From the President .. Planning for HGS’s 100th Birthday
by Jon Blickwede email@example.com
This month, I’ve decided to take a detour from my exploration theme to highlight the fact that the centennial of the HGS is just around the corner and the preparations for celebrating this milestone are well underway. The HGS 100th Year Anniversary Committee is co-chaired by Charles & Linda Sternbach, who summarize the current plans:
“On August 8, 2023 HGS will officially celebrate its 100th Anniversary. This is a major event for HGS, and it’s just the beginning. HGS leads the way for other geological societies in the Gulf Coast Association of Geological Societies (GCAGS), who will follow with their own centennials in the years after HGS. The committee anticipates that HGS will feature a variety of events, including:
• A public outreach event (similar to HGS Guest Night) at the Houston Museum of Natural Science the year before the centennial, to help build excitement and raise sponsorship awareness for the centennial itself;
• A celebration party on the actual anniversary (Tuesday the 8th of August 2023);
• A two-day, standalone technical conference (probably September 2023) bringing together global experts on Gulf of Mexico (GoM) geoscience. Sessions will include structure and tectonics, sedimentation, petroleum systems, historical plays, technology and future opportunities. We will also focus a session on ‘What Do We Still Not Know About the GoM?’;
• A two-day conference and field trip, in collaboration with the Petroleum History Institute, to visit historical sites and locations in the greater Houston area, in conjunction with the abovementioned technical conference;
• HGS hosts GeoGulf (GCAGS annual convention) in Houston (October 2023).
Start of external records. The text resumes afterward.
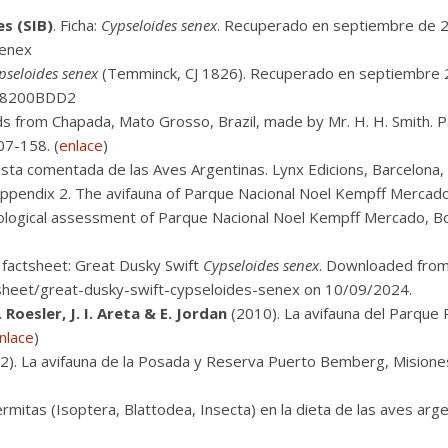
s (SIB)
. Ficha:
Cypseloides senex
. Recuperado en septiembre de 
senex
pseloides senex
(Temminck, CJ 1826). Recuperado en septiembre 2
AD8200BDD2
ds from Chapada, Mato Grosso, Brazil, made by Mr. H. H. Smith. Par
07-158. (
enlace
)
ista comentada de las Aves Argentinas. Lynx Edicions, Barcelona
ppendix 2. The avifauna of Parque Nacional Noel Kempff Mercado 
 biological assessment of Parque Nacional Noel Kempff Mercado, B
 factsheet: Great Dusky Swift
Cypseloides senex
. Downloaded fro
ctsheet/great-dusky-swift-cypseloides-senex on 10/09/2024.
. Roesler, J. I. Areta & E. Jordan
(2010). La avifauna del Parque P
nlace
)
). La avifauna de la Posada y Reserva Puerto Bemberg, Misiones
rmitas (Isoptera, Blattodea, Insecta) en la dieta de las aves argen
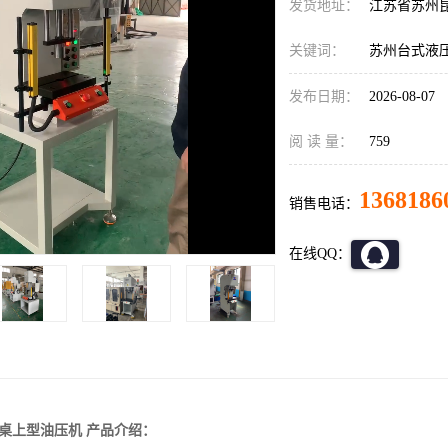
发货地址：
江苏省苏州
关键词：
苏州台式液
发布日期：
2026-08-07
阅 读 量：
759
1368186
销售电话：
在线QQ：
桌上型油压机
产品介绍：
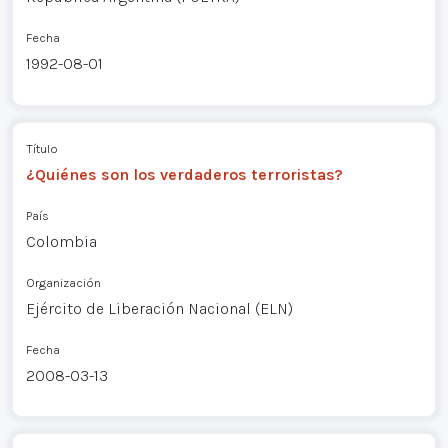
Fecha
1992-08-01
Título
¿Quiénes son los verdaderos terroristas?
País
Colombia
Organización
Ejército de Liberación Nacional (ELN)
Fecha
2008-03-13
In addition, we are exploring the potential of creating video tributes of past HGS presidents, great explorers and notable geoscientists. We are looking into special publications and ways to engage oil companies of every size, service companies, Houston area universities, museums, library collections, media and the general public.”
If you are interested in helping with any part of the HGS Centennial, please contact Linda at firstname.lastname@example.org or Charles at email@example.com.
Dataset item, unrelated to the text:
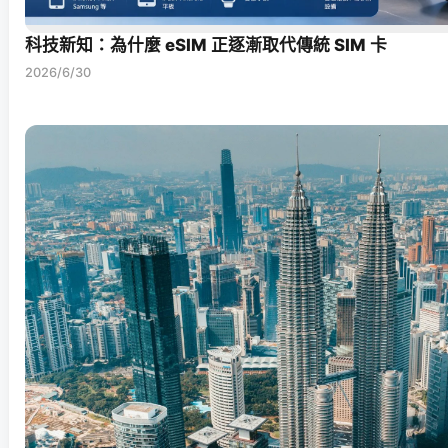
科技新知：為什麼 eSIM 正逐漸取代傳統 SIM 卡
2026/6/30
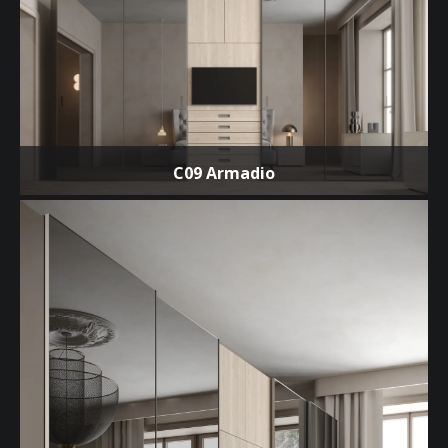
C09 Armadio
I’ve recently been reading a little about the history of HGS, starting with Rockhounds of Houston by the pioneering Humble (now ExxonMobil) paleontologist Alva Ellisor, published in 1947. In it, I discovered some interesting bits of HGS trivia, including:
• The precursor to the HGS was the Houston Academy of Sciences, founded by Edwin T. Dumble, who was the first State Geologist of Texas (1888), and also founded the first commercial geological department in the US dedicated to the “winning of oil from the Earth” (1897, Southern Pacific Railroad).
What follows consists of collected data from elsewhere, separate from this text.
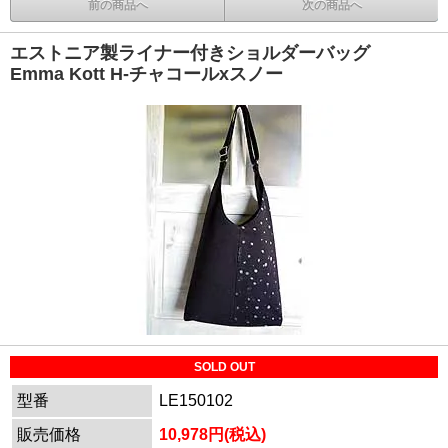
前の商品へ
次の商品へ
エストニア製ライナー付きショルダーバッグ
Emma Kott H-チャコールxスノー
SOLD OUT
型番
LE150102
販売価格
10,978円(税込)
• There were 73 charter members of the HGS when it was founded in 1923, including E.T. Dumble and other petroleum geoscience legends such as Alva Ellisor (who became the society’s first vice-president), Everett DeGolyer, Sidney Powers, and Wallace Pratt (“Where oil is first found, in the final analysis, is in the minds of men.”) Seven of the 73 charter members were women, all of whom were paleontologists.
• The first major task of HGS was to organize and run the 9th annual meeting of the AAPG which was held in Houston in 1924 and had 310 attendees and 91 presentations. All 91 papers were related to salt diapirs and ended up being published in the very first AAPG special volume (Powers, 1926).
• Technical presentations at HGS meetings commenced in 1929. Just as today, talks given in those early days of the society were focused both on local, Gulf Coast geology (e.g. Deltaic Coastal Plain Character of Southeastern Texas, D.C. Barton, 26 November 1929) and geologic topics from many parts of the world (e.g. The North Germany Salt Dome Basin, J. Brian Eby, 1 February 1933).
• By the end of World War II, the HGS had become the largest local geological society in the world-- which it has remained to the present day.
By the way, don’t forget to attend this month’s HGS Scholarship Night dinner meeting at the Norris Center on the 10th. It promises to be a great evening, first and foremost to honor the 2019-2020 scholarship recipients from HGS’s Foundation Fund and Calvert Memorial Fund. I will also be introducing the slate of candidates for the 2020-2021 HGS Board. And as a special feature, newly minted NASA astronaut and geologist Dr. Jessica Watkins will be our guest speaker. Hope to see you there!
Ellisor, A.C., 1947, Rockhounds of Houston: An Informal History of the Houston Geological Society: Houston Geological Society, 99 pp. https://www.hgs.org/sites/default/files/ROCKHOUNDS%20OF%20HOUSTON.pdf
Powers, S. (ed.), 1926, Salt Dome Oil Fields: AAPG Special Volume 1
Pratt, W.E., 1952, Toward a Philosophy of Oil-Finding: AAPG Bulletin vol. 36, no. 12, p. 2231-2236.